What do you usually eat for breakfast? I just love oats. It’s a nice thing to be able to eat something that you know is improving the health of the place where it comes from. Oats are a good example of a magic crop that adds nutrition to the soil instead of depleting it, like wheat, corn, and rice. We buy our oats from a friend and then get them malted. At the restaurant we ferment them with just a little salt and let them sit for a couple of days. Then we roast them.

Is that a jar of pits down on the lower shelf? I look at that every morning and get a little depressed as I was supposed to have done this project in the middle of summer with my daughter and we never got to. It’s all of the pits from the apricots in late July. When you take the pits and crush them with a hammer you get this almond flavor. Then you can infuse the pits—I was going to do that with milk or cream and make a dessert topping. But it was fun to save the pits.

Where do you shop for food? I go to Whole Foods and the farmers market on the way to school with my daughter. We get pastured eggs from Stone Farms and cheese down the street from Murray’s cheese shop.

What has been your biggest cooking fail at home?
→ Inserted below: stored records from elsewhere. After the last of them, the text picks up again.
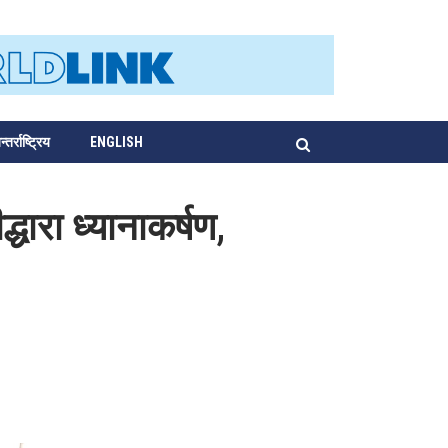
्तर्राष्ट्रिय
ENGLISH
धारा ध्यानाकर्षण,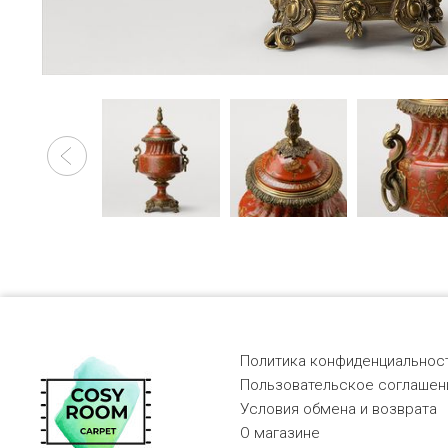
Политика конфиденциальност
Пользовательское соглашен
Условия обмена и возврата
О магазине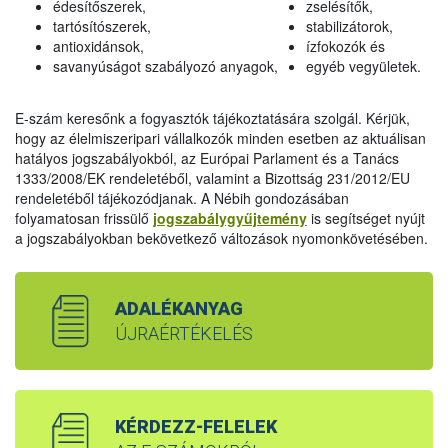
édesítőszerek,
zselésítők,
tartósítószerek,
stabilizátorok,
antioxidánsok,
ízfokozók és
savanyúságot szabályozó anyagok,
egyéb vegyületek.
E-szám keresőnk a fogyasztók tájékoztatására szolgál. Kérjük,
hogy az élelmiszeripari vállalkozók minden esetben az aktuálisan
hatályos jogszabályokból, az Európai Parlament és a Tanács
1333/2008/EK rendeletéből, valamint a Bizottság 231/2012/EU
rendeletéből tájékozódjanak. A Nébih gondozásában
folyamatosan frissülő
jogszabálygyűjtemény
is segítséget nyújt
a jogszabályokban bekövetkező változások nyomonkövetésében.
ADALÉKANYAG
ÚJRAÉRTÉKELÉS
KÉRDEZZ-FELELEK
Lately it’s been a consistent string of failures to get my daughters to eat anything other than the daily predictables, like pasta and bread.

What do you wish your children ate more of? It’s more that my daughters go through these phases when they refuse to eat one thing in particular. Somehow, those phases have a way of aligning perfectly with when that one thing is in season. Like right now it’s spring and we just got in the first of the ramps—it’s such a small window when we can eat them. And of course, what does my daughter now suddenly hate? Ramps.

Why do you have so many live cultures like raw milk, kefir, and kombucha? These days, more and more people are interested in fermented and live culture foods because of their ability to activate our microbiome and improve our health. But I’m also interested in the flavor. When you ferment something, you catalyze a series of reactions that breaks down proteins and completely transforms the flavor profile of that food.

Is that Halloween candy in your fridge door? Yes, I used to have a terrible sweet tooth but the last few years it hasn’t been as sweet. I’m also a peanut butter junkie—but I don’t consider that to be junk food.